# Before vacation betta journal



## Tardigrade (Apr 17, 2017)

I thought I would start a journal because very soon we will be traveling 12 hours by plane to visit my husband's family, and I have something to write about in the mean time. 
A little background:
I am mom of 4 and currently have 8 bettas!

It started with Boo Boo who was a teal veiltail my husband brought home. He ended up in the sink drain the week we came. On accident. I panicked and open the drain to find him resting on debris and put him in a vase. Soon he died. I was devastated.

A few days later, my husband brought me a surprise new red crowntail youngin'. Swishy. Swishy lived in a small bowl for almost a year! I noticed that he flared at me a lot. I got the message. Not happy. 

We upgraded him to a 10 gallon. 1 month later, he died. I was heartbrokem to even think of getting another betta. I did set up a 20 gallon community. I have it now with corys and balloon mollies. I really love them. Oh and Trinket is in there as well!

2 years later, my husband and I want to breed bettas. Just for fun. We went to local petsmart to get the healthiest bettas. We both love crowntails. There were many beautiful males. One crowntail male was silvery and very light green. I put him to the side. My husband picked up a cup and a dark red and purple male thrashes violently in his cup, full of energy. He's the one!

I looked at the females, thinking to find a red one. There were only blue, green and cambodian veiltails. The blue and green were so small; so looking at 2 cambodians to see who is the healthiest, I chose one with orange fins. She was not the prettiest. 

We put them together, but Gadget (the male) ate all the eggs. Then he ate them again. I took Trinket out and cleaned out most the substrate and big water change. Put them back next month. Babies!

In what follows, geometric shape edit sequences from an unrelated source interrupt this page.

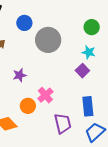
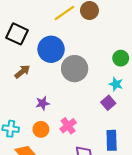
blue circle: (24, 23) -> (51, 49), size x1.6
orange circle: (28, 106) -> (41, 129), moved

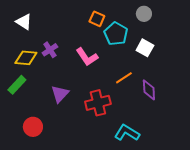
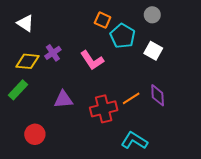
orange line: (124, 78) -> (131, 98), moved
purple triangle: (60, 94) -> (63, 99), turned 42

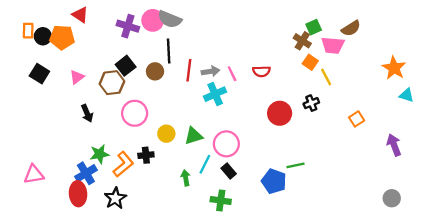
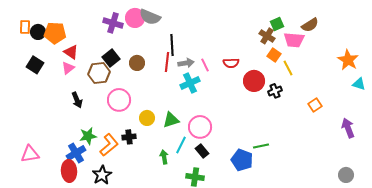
red triangle: (80, 15) -> (71, 52), moved
black line: (169, 51) -> (172, 45), moved
red circle: (280, 113) -> (254, 81), moved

Fast forward now they are almost 2 months. Will update more later.


----------



## Tardigrade (Apr 17, 2017)

*Baby bettas*

I alluded to my 6 betta babies in the last post. 

They are almost 2 months.

I have 1 (presumably) boy who was the biggest, but is deformed and has a hard time getting around. He has red fins, but still brown.

1 (presumably female) big and bossy with red fins as well.

1 smallest.

3 mystery babies, all red fins.


----------